Q. Mark, thank you very much for joining us.
Q. Mark, as you know, I have a website for people who are going through divorce. It can be a very traumatic and stressful time. Some people may not have had a lot to do with financial planning.
I wanted to ask you some fairly general questions about it. For example, what do Financial Planners do? It’s a very general term, and it seems to be used in different areas.
A Financial Planner really helps you navigate through a number of different decisions that you might have to make. My view is that the very best Financial Planners help protect you.
They help protect you from making poor investment decisions. They help protect your life and livelihood and family through appropriate estate planning and relevant insurances that would go with that Plan. They help protect your goals and aspirations by creating a plan for you and importantly helping you stick to that plan to deliver to your financial goals and deliver financial freedom.
Q. I know you have a very comprehensive website, but just in your own words, could you tell us a little bit about the Financial Planning Association of Australia ?
The Financial Planning Association, goals and objectives is to elevate financial planning to a respected profession. It is a professional association for Financial Planners. It has over 7500 practitioner members in Australia with 5500 Certified Financial Planners, which is the premium designation for Financial Planners. At our heart, we’re there to act in the public interest and importantly the cornerstone of what we do ... is put client interests ahead of anybody else’s.
Q. How do you put a client’s interest ahead of anything else?

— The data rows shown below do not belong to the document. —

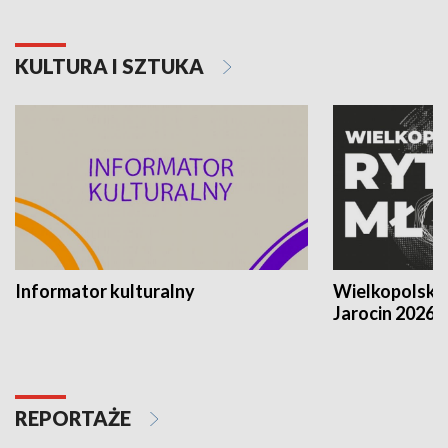
KULTURA I SZTUKA
Informator kulturalny
Wielkopolski
Jarocin 2026
REPORTAŻE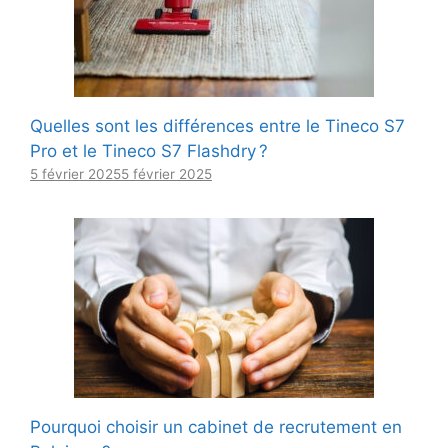
Quelles sont les différences entre le Tineco S7
Pro et le Tineco S7 Flashdry ?
5 février 2025
5 février 2025
Pourquoi choisir un cabinet de recrutement en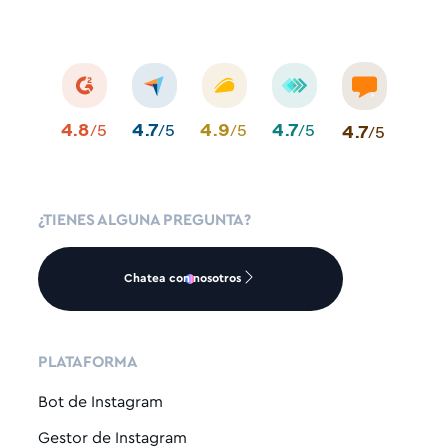
4.8
4.7
4.9
4.7
4.7
/5
/5
/5
/5
/5
¿TIENES ALGUNA PREGUNTA?
Chatea con nosotros
PLATAFORMA
Bot de Instagram
Gestor de Instagram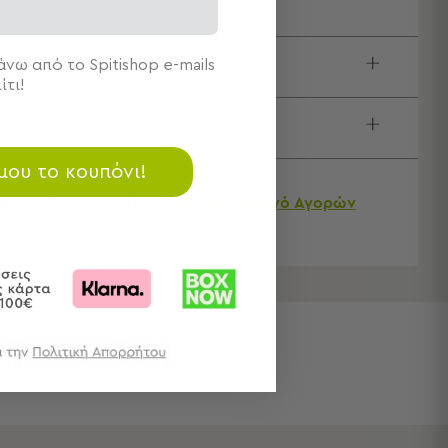
νω από το Spitishop e-mails
ιγραφή
ίτι!
τολές & Αλλαγές
 μου το κουπόνι!
Χρειάζεστε βοήθεια;
Δείτε τον
Οδηγό Αγορών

The heart of any profession is firstly their educational requirements. We have a certification called Certified Financial Planner. To enter into that program you need an undergraduate degree. You need to complete five units of study at a Masters level and three years at a supervised level. The first important requirement is to be competent in the advice that you give, and education and certification helps you do that.
The second requirement is to follow a code of conduct and practice. We have a world class professional conduct and practice. The first ethical principle in that code is putting client interests ahead of anybody else’s ... and that’s what we expect our members to sign up to.

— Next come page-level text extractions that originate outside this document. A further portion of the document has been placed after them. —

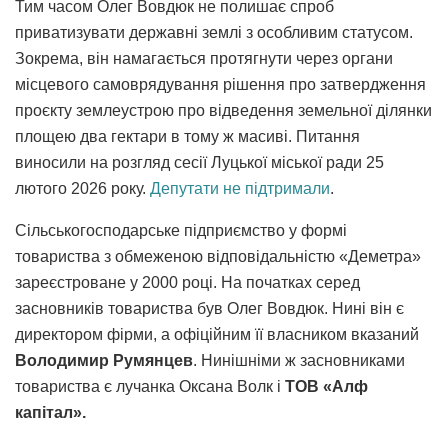
Тим часом Олег Вовдюк не полишає спроб
приватизувати державні землі з особливим статусом.
Зокрема, він намагається протягнути через органи
місцевого самоврядування рішення про затвердження
проєкту землеустрою про відведення земельної ділянки
площею два гектари в тому ж масиві. Питання
виносили на розгляд сесії Луцької міської ради 25
лютого 2026 року.
Депутати не підтримали
.
Сільськогосподарське підприємство у формі
товариства з обмеженою відповідальністю «Деметра»
зареєстроване у 2000 році. На початках серед
засновників товариства був Олег Вовдюк. Нині він є
директором фірми, а офіційним її власником вказаний
Володимир Румянцев
. Нинішніми ж засновниками
товариства є лучанка Оксана Волк і
ТОВ «Алф
капітал».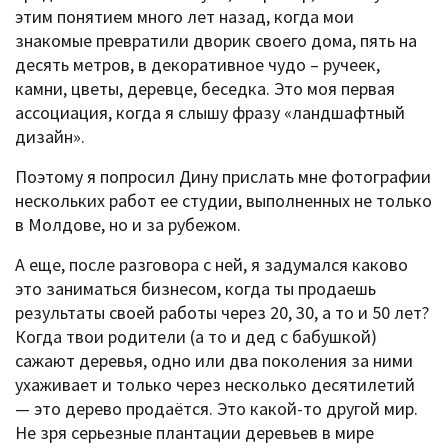
этим понятием много лет назад, когда мои
знакомые превратили дворик своего дома, пять на
десять метров, в декоративное чудо – ручеек,
камни, цветы, деревце, беседка. Это моя первая
ассоциация, когда я слышу фразу «ландшафтный
дизайн».
Поэтому я попросил Дину прислать мне фотографии
нескольких работ ее студии, выполненных не только
в Молдове, но и за рубежом.
А еще, после разговора с ней, я задумался каково
это заниматься бизнесом, когда ты продаешь
результаты своей работы через 20, 30, а то и 50 лет?
Когда твои родители (а то и дед с бабушкой)
сажают деревья, одно или два поколения за ними
ухаживает и только через несколько десятилетий
— это дерево продаётся. Это какой-то другой мир.
Не зря серьезные плантации деревьев в мире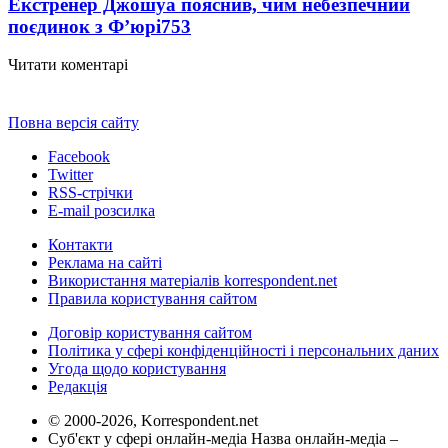
Екстренер Джошуа пояснив, чим небезпечний
поєдинок з Ф’юрі
753
Читати коментарі
Повна версія сайту
Facebook
Twitter
RSS-стрічки
E-mail розсилка
Контакти
Реклама на сайті
Використання матеріалів korrespondent.net
Правила користування сайтом
Договір користування сайтом
Політика у сфері конфіденційності і персональних даних
Угода щодо користування
Редакція
© 2000-2026, Korrespondent.net
Суб'єкт у сфері онлайн-медіа Назва онлайн-медіа –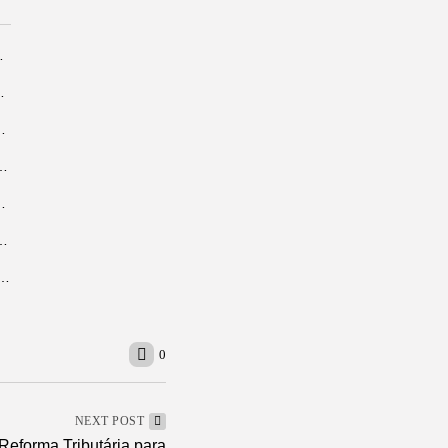
 ao Blue Note São...
inária amazônica para o Dia...
stidores do reality que promete...
sta de consideração do Latin Grammy com...
e ajudarão seu pai a cuidar...
a carta de crédito pode fazer sentido na...
stra o que faz um diretor de comunicação na prática
0
NEXT POST
Reforma Tributária para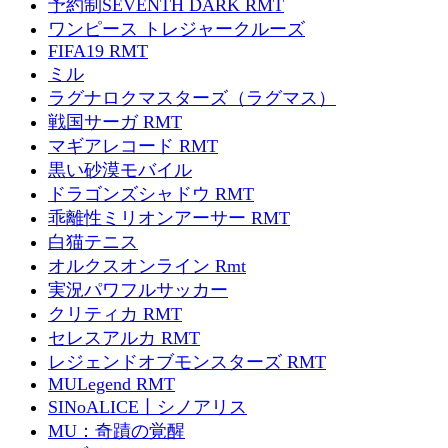
予約制SEVENTH DARK RMT
ワンピース トレジャークルーズ
FIFA19 RMT
ミル
ラグナロクマスターズ（ラグマス）
戦国サーガ RMT
マギアレコード RMT
黒い砂漠モバイル
ドラゴンズシャドウ RMT
乖離性ミリオンアーサー RMT
白猫テニス
オルクスオンライン Rmt
実況パワフルサッカー
クリティカ RMT
セレスアルカ RMT
レジェンドオブモンスターズ RMT
MULegend RMT
SINoALICE丨シノアリス
MU：奇蹟の覚醒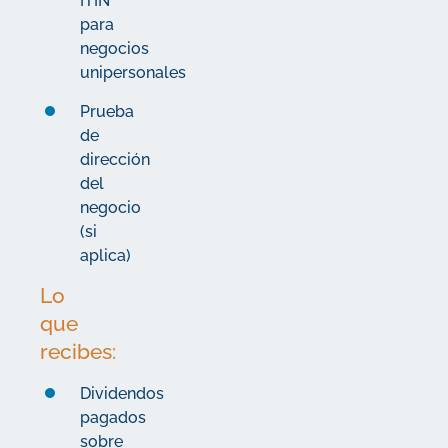
ITIN
para
negocios
unipersonales
Prueba
de
dirección
del
negocio
(si
aplica)
Lo
que
recibes:
Dividendos
pagados
sobre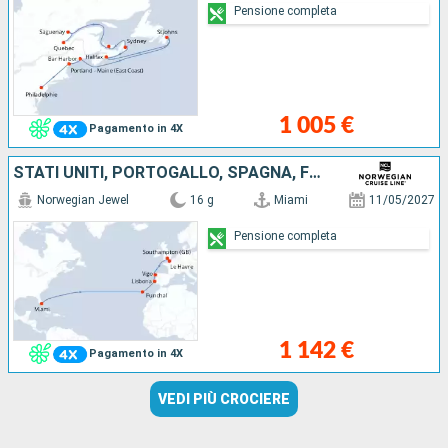
Pensione completa
1 005 €
Pagamento in 4X
STATI UNITI, PORTOGALLO, SPAGNA, FRANCIA, REGNO UNITO
Norwegian Jewel
16 g
Miami
11/05/2027
Pensione completa
1 142 €
Pagamento in 4X
VEDI PIÙ CROCIERE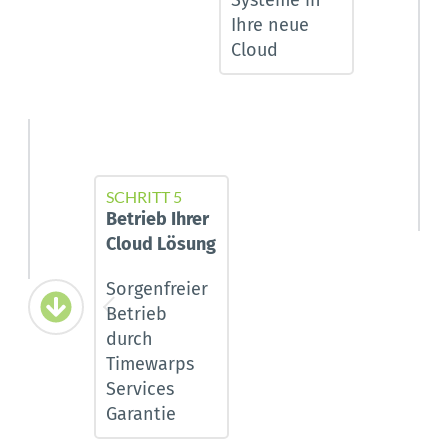
Ihre neue 
Cloud
SCHRITT 5
Betrieb Ihrer 
Cloud Lösung
Sorgenfreier 
Betrieb 
durch 
Timewarps 
Services 
Garantie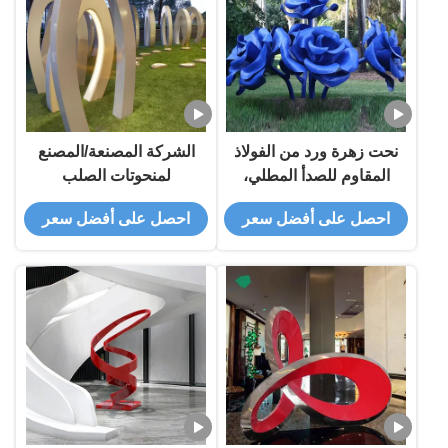
نحت زهرة ورد من الفولاذ
الشركة المصنعة/المصنع
المقاوم للصدأ المطلي،
لمنحوتات الصلب
فن عام زخرفي حديث
الزخرفية الخارجية العامة
احصل على أفضل سعر
احصل على أفضل سعر
كبير للحديقة
الحديثة المخصصة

Importantly then, there is a way of going about advice and providing that embedded in our standards, those are recognized by the financial ombudsman. They use our standard to help them make determinations. It’s a great way of giving advice to clients - that they know is in their best interests and is appropriate and that it can be followed.
Q. I know that you’re talking about a Certified Financial Planner. Do you also have other planners on your website as well?
Yes, there’s 2000 Associate Planners and 5500 Certified Planners. The Associates are those people who may have been practicing for many years and haven’t gone through the certification process, or they might be currently going through the certification process. Before they’re actually certified they have to go into the Associate category. It doesn’t necessarily mean that they’re not as good as the next Financial Planner, but the Certified Financial Planner designation is the one consumers should be looking for.
Q. Can someone just do the course plus their degree, and then become a Financial Planner? How much experience do they have to do before they actually undergo the Certified one?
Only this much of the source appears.